There are no firm numbers for wildfire arson incidents, arrests
and convictions. Even a clear distinction between accidental fires
and malicious ones is difficult to distinguish in the
record-keeping. Experts say there just are too many jurisdictions
and agencies to coordinate, from the Forest Service to county
volunteer brigades, law enforcement and even the military.
But the problem is obvious. Investigators agree that human
activities, not lightning, are responsible for 9 out of 10
wildfires. That breakdown remains constant even in drought years
like 2000 and 2002.
The easy part, investigators say, is finding the fires' physical
origins. Unlike structure fires, which tend to burn hottest where
they start, wildfires usually begin cooler.
They rapidly spread, propelled in a V-shape by the wind, terrain
and fuel. Investigators quickly work backward, narrowing the path
by reading scorch marks on trees and the direction in which intense
heat sucks the moisture from unburned leaves and needles,
"freezing" them like signposts.
About three-quarters of the human-caused fires result from
carelessness, fire investigators say. Hunters and hikers leave
smoldering campfires, or grass brushes against the hot muffler of
an off-road vehicle. When the ignition point of dry forest litter
is only 500 degrees Fahrenheit (260 Celsius), it takes just a few
seconds and a puff of wind for a spark to grow into a rising wall
of flame.
Investigators look into every reported fire, but how to
prosecute the accidents is left up to local officials.
San Diego authorities say one of this week's fires that killed
12 and burned more than 1,000 homes was sparked by a lost deer
hunter who set a signal blaze in the Cleveland National Forest. He
was cited with a misdemeanor.
But the number of accidental fires still leaves more than 23,000
blazes a year to the firebugs.
Sometimes the cops get lucky, like last year when they literally
bumped into Timothy Nicholas Terry of Eugene, Oregon, down the
trail from a smoke plume near the McKenzie River. Terry was charged
with setting three fires in September 2002. But his vehicle had
been reported near previous blazes, and authorities are
re-examining scores of fires on both sides of Interstate 5 over the
past five years.
Another statistical twist: Arsonists typically get charged only
for their last fire - the one that got them caught. But one arrest
can effectively solve hundreds of incidents spanning several years,
even if the statistics never reflect it.
"In San Luis Obispo, I arrested one guy who we knew set 600
fires," said Douglas Allen, who chairs the wildfire committee for
the International Association of Arson Investigators.
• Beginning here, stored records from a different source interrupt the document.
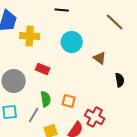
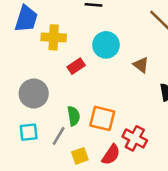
red rectangle: (43, 69) -> (76, 66), moved, turned -56
orange square: (69, 101) -> (102, 118), size x1.5

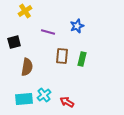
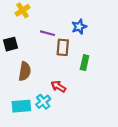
brown rectangle: (62, 56) -> (63, 47), moved
red arrow: (67, 102) -> (58, 87), moved

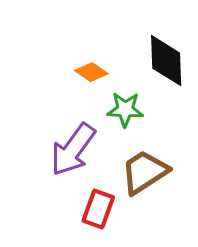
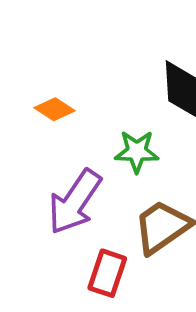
orange diamond: (91, 72) -> (55, 109), moved

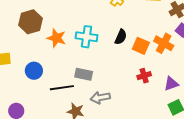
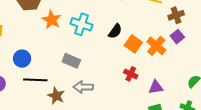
blue circle: (34, 71) -> (22, 59), moved
red cross: (144, 76) -> (131, 74), turned 32
black line: (62, 88) -> (35, 80), moved

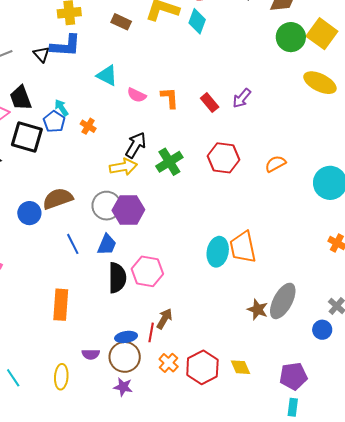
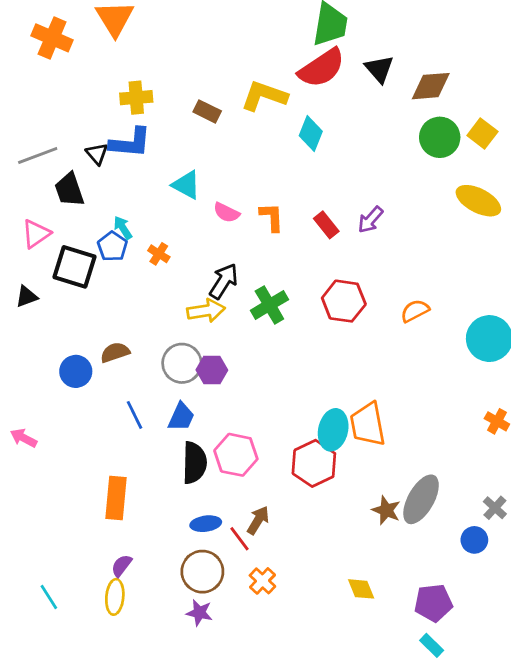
cyan diamond: (197, 21) -> (311, 133), moved
yellow square: (322, 34) -> (482, 134), size x0.7
black trapezoid: (21, 98) -> (69, 190), moved
brown semicircle: (58, 199) -> (115, 352), size x0.7
purple hexagon: (128, 210) -> (212, 370), size x0.7
red line: (151, 332) -> (239, 539), turned -48
blue ellipse: (126, 337) -> (206, 524), moved
purple semicircle: (91, 354) -> (122, 566), moved, turned 126
red hexagon: (202, 367) -> (314, 463), moved
cyan rectangle: (293, 407) -> (432, 645), turned -54

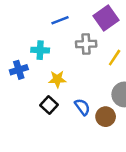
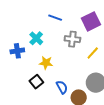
blue line: (60, 20) -> (55, 18), turned 32
cyan cross: (40, 50) -> (36, 38), turned 32

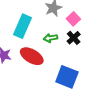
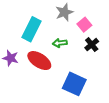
black cross: (74, 38) -> (92, 45), moved

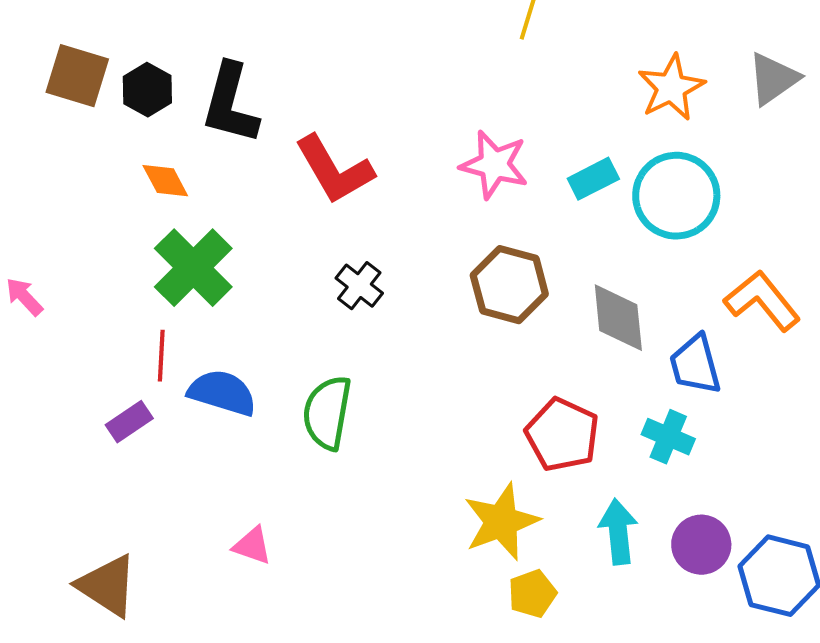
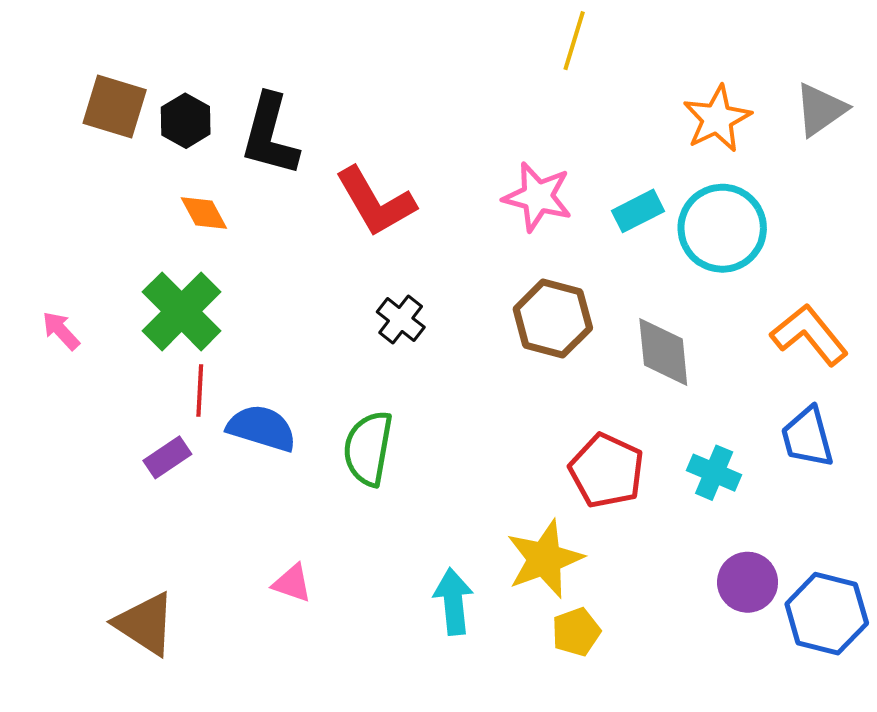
green cross: (193, 268) -> (182, 311), moved
blue trapezoid: (695, 365) -> (807, 437), moved
cyan arrow: (618, 532) -> (453, 601), moved

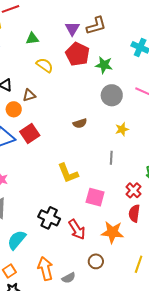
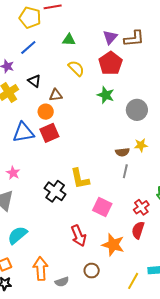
green star: (104, 65) -> (106, 95), moved
orange circle: (14, 109) -> (46, 112), moved
brown semicircle: (80, 123) -> (122, 152), moved
black cross: (49, 218) -> (55, 191), moved

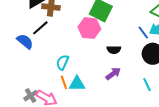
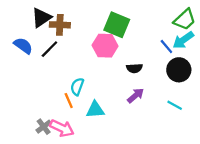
blue semicircle: (25, 41) -> (23, 46), moved
orange line: (64, 82) -> (69, 101), moved
cyan line: (147, 85) -> (175, 105), turned -32

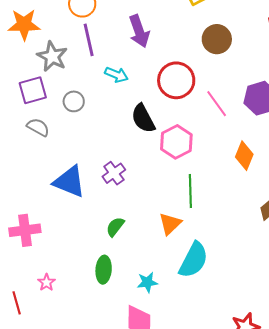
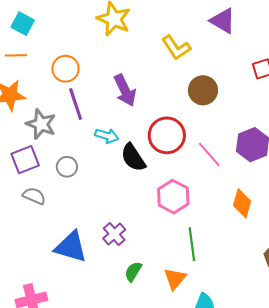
black semicircle: (143, 118) -> (133, 157), moved
green semicircle: (115, 227) -> (133, 272), moved

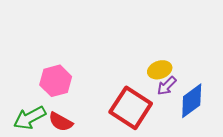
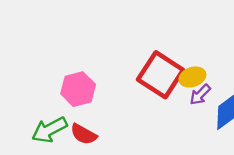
red square: (131, 108) -> (161, 75), moved

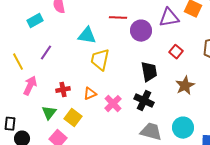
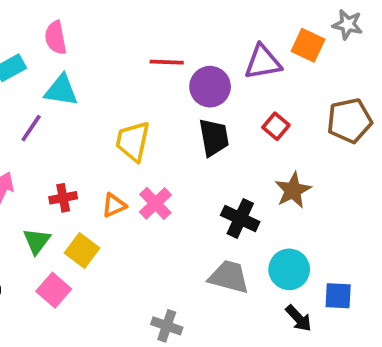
cyan triangle: (87, 36) -> (61, 90), moved
black trapezoid: (149, 72) -> (214, 138), moved
black cross: (144, 101) -> (240, 218), moved
pink cross: (113, 104) -> (155, 203), moved

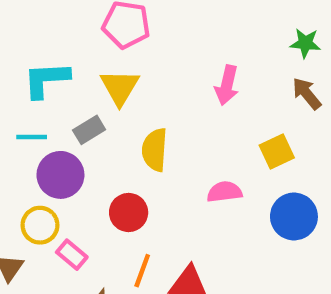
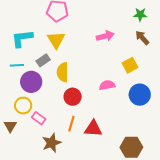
pink arrow: (227, 85) -> (105, 36), turned -114
yellow semicircle: (155, 150) -> (63, 72), moved
red circle: (129, 212) -> (73, 97), moved

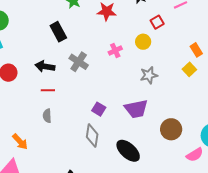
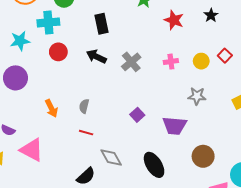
red square: (157, 22) -> (225, 56), moved, turned -32
black rectangle: (58, 32) -> (101, 24), moved
red line: (48, 90) -> (86, 133), moved
gray diamond: (92, 136) -> (111, 158), moved, turned -55
orange arrow: (20, 142) -> (51, 108), moved

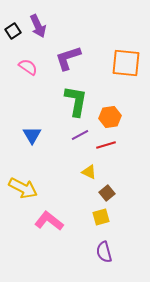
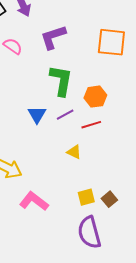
blue triangle: (32, 135) -> (37, 115), moved
brown square: (107, 193) -> (109, 199), moved
purple semicircle: (104, 252) -> (89, 232), size x1.5

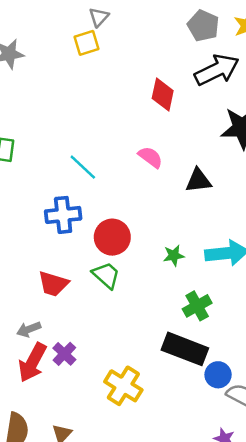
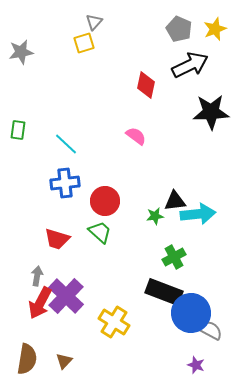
cyan line: (83, 167) -> (66, 144), moved
black triangle: (198, 181) -> (175, 201), moved
gray arrow: (29, 329) -> (37, 276), turned 120
purple cross: (64, 354) -> (66, 296), size x1.8
blue circle: (218, 375) -> (191, 313), size x1.8

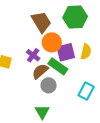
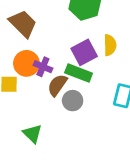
brown trapezoid: (41, 22) -> (23, 24), moved
orange circle: (52, 42) -> (26, 63), moved
green triangle: (42, 112) -> (32, 134), moved

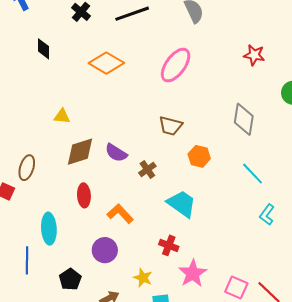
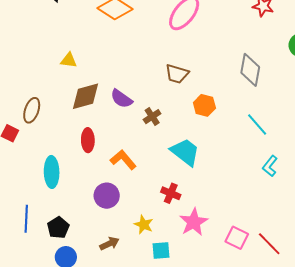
blue line: (27, 260) -> (26, 219), moved
black pentagon: (70, 279) -> (58, 228), moved

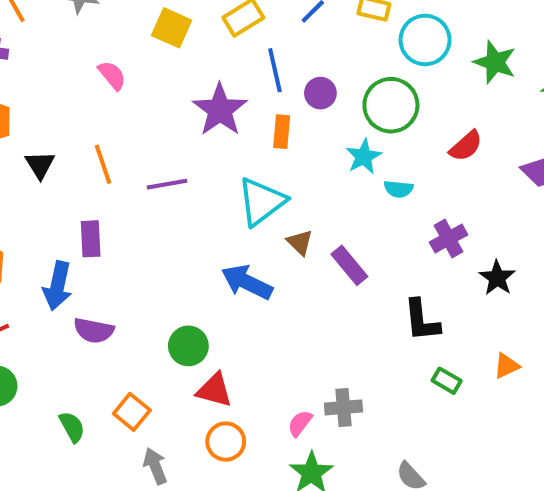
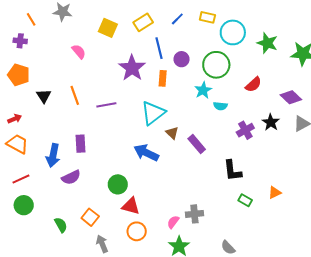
purple rectangle: (91, 239) -> (81, 144), moved
black star: (497, 278) -> (271, 122), moved
purple semicircle: (94, 330) -> (71, 177), turned -36

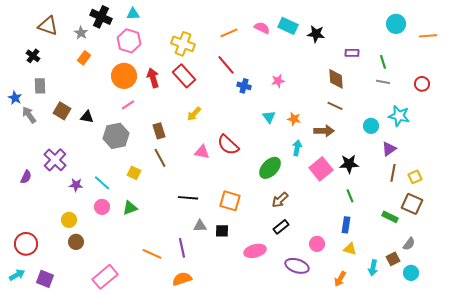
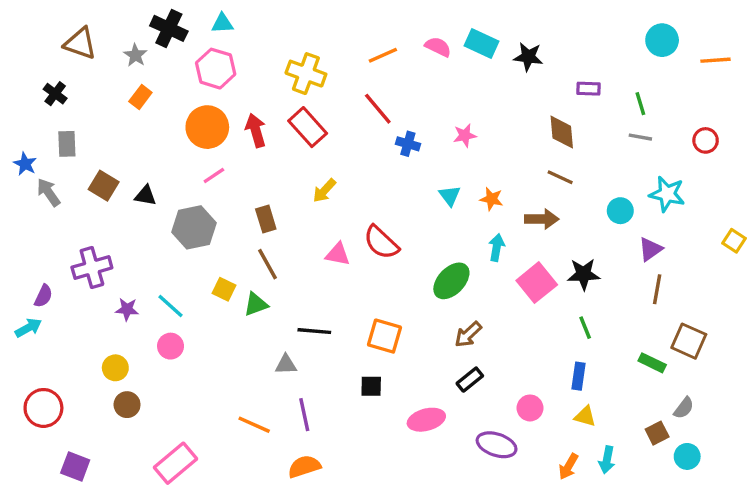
purple cross: (55, 160) -> (92, 268), turned 30
yellow square: (415, 177) -> (734, 241), moved, turned -32
green triangle: (130, 208) -> (256, 304), moved
gray triangle: (200, 226) -> (286, 364), moved
cyan arrow: (373, 268) -> (607, 460), moved
cyan arrow: (17, 275) -> (28, 328), moved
Ironically,
wildfire forced Allen to evacuate his home near Lake Arrowhead,
California, on Wednesday.
"These people continue to set fires until they are caught,"
Allen said. "But one arrest can make a big difference."
The psychologists' profile of a typical woods arsonist is a
person marinating in bottled-up anger and intimidation. Except,
that is, for the intoxicating moment when the match strikes and the
flame flickers. Then he exults as the sirens wail and people flee,
terrified.
Fairfax, Virginia, forensic psychologist Neil S. Hibler says
that's when the firebug feels, "I did that. Man, I'm special."
"This is a coward's game," Hibler said.
Some are Beavis-style delinquents, like the seven Halloween
pranksters who lit the 2001 Red Bird fire in the Daniel Boone
National Forest in Kentucky. It left a firefighter in a wheelchair,
paralyzed by a falling black locust tree.
Disgruntled workers and ecoterrorists may seek revenge against
logging companies; for example, $50 million in timber in Louisiana
was torched in 400 separate blazes in 2000.
Yet others see profit, not destruction, in flames. In the 1990s,
investigators probed many blazes around depressed logging towns in
the Pacific Northwest, but there were no convictions.
In hard times, arson-as-public-works is tantalizing: The
government spends more than $1 million a day supporting fire crews,
contracting locally for everything from sandwiches to bulldozers.
And when the flames are extinguished, salvage logging of charred
timber takes years, generating hundreds of jobs and payrolls
topping $40 million.
But for investigators and homeowners alike, the most perverse
category of wildfire arsonist are the firefighters themselves.
The most celebrated case was John Orr, an arson sleuth for the
Glendale, California, fire department serving a life sentence for
setting a 1984 hardware store blaze that killed four people.
He also was convicted of conducting a remarkable arson campaign
that damaged 67 homes along with open land. He was arrested after
penning a novel, "Points of Origin," depicting a firefighter who
torched a hardware store and other businesses for sexual pleasure.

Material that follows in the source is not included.